すると、上の八角陣から、巨体が姿を現す。
身の丈5mに迫ろうかという巨体。
4本の手には、同じく巨大な剣が握られている。
うへえ、というちょっと間抜けな感想を漏らすシトラス。
でもまあ、気持ちは分かる。
「えっと…これって、名前あったっけ?」
「似たような魔物はいたと思いますが、大きさが違いますね。」
「スケルトンナイトのこと?」
「はい。」
巨大な四本腕の骸骨。
一般的に言われるスケルトンナイトは大きさは人並み、腕も2本という常識的な見た目だ。

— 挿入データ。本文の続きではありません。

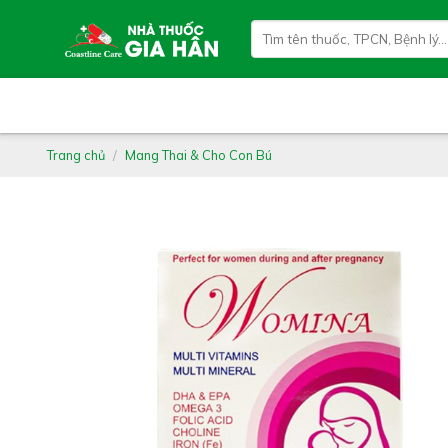
Skip
Tìm
to
kiếm:
content
Trang chủ
/
Mang Thai & Cho Con Bú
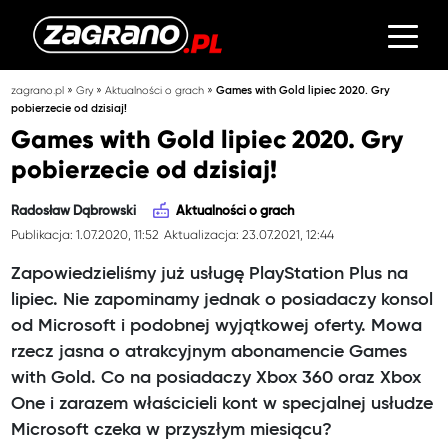
»
»
»
zagrano.pl
Gry
Aktualności o grach
Games with Gold lipiec 2020. Gry
pobierzecie od dzisiaj!
Games with Gold lipiec 2020. Gry
pobierzecie od dzisiaj!
Radosław Dąbrowski
Aktualności o grach
Publikacja: 1.07.2020, 11:52
Aktualizacja: 23.07.2021, 12:44
Zapowiedzieliśmy już usługę PlayStation Plus na
lipiec. Nie zapominamy jednak o posiadaczy konsol
od Microsoft i podobnej wyjątkowej oferty. Mowa
rzecz jasna o atrakcyjnym abonamencie Games
with Gold. Co na posiadaczy Xbox 360 oraz Xbox
One i zarazem właścicieli kont w specjalnej usłudze
Microsoft czeka w przyszłym miesiącu?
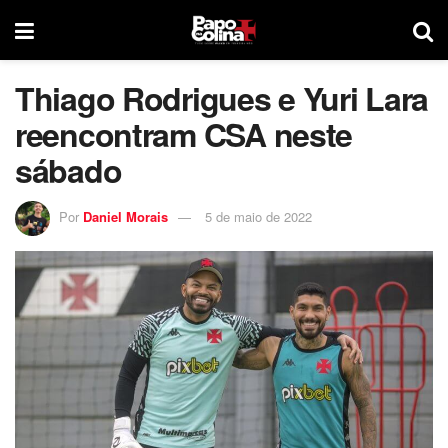
Thiago Rodrigues e Yuri Lara
reencontram CSA neste
sábado
Por
Daniel Morais
5 de maio de 2022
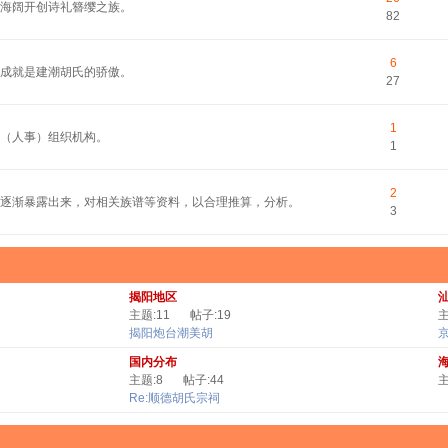
平海阔开创诗礼簪缨之族。
82
6
的成就是建潮胡氏的骄傲。
27
1
（人事）组织机构。
1
2
逐渐暴露出来，对相关族谱等资料，以合理推算，分析。
3
揭阳地区
主题:11
帖子:19
主
揭阳炮台潮美胡
国内分布
主题:8
帖子:44
主
Re:顺德胡氏宗祠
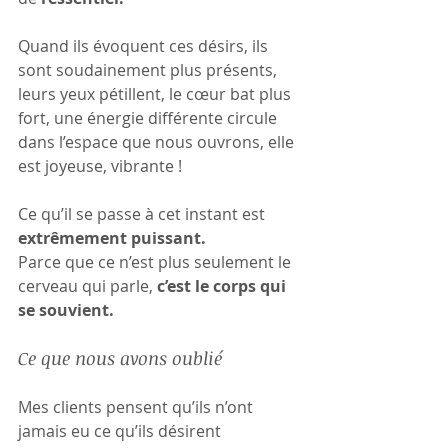
Quand ils évoquent ces désirs, ils 
sont soudainement plus présents, 
leurs yeux pétillent, le cœur bat plus 
fort, une énergie différente circule 
dans l’espace que nous ouvrons, elle 
est joyeuse, vibrante !
Ce qu’il se passe à cet instant est 
extrêmement puissant.
Parce que ce n’est plus seulement le 
cerveau qui parle, 
c’est le corps qui 
se souvient.
Ce que nous avons oublié
Mes clients pensent qu’ils n’ont 
jamais eu ce qu’ils désirent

でも、目の前の巨大な骸骨は、明らかにそれとは見た目も雰囲気も全く違う、禍々しいものだ。
「まあ、多少は歯ごたえがあればいいわね。」
というシトラスは余裕の表情だが、しっかりと相手の様子を見定めているようだし、油断はしていないようだ。
僕も油断なく様子を見ていたところ、その骸骨に異変が起きる。
突然、力が抜けたように膝から崩れ落ちると、全身の骨という骨がバラバラと崩れて地面に落ち始める。
骨自体は軽いのか、カラカラと乾いた音を立てながら召喚陣の上に広がる骨。
えー…という表情のシトラスが見たのは、上空から降り注ぐ骨に「ぎゃー!」と言いながら、召喚陣の上で逃げ惑っている少女だった。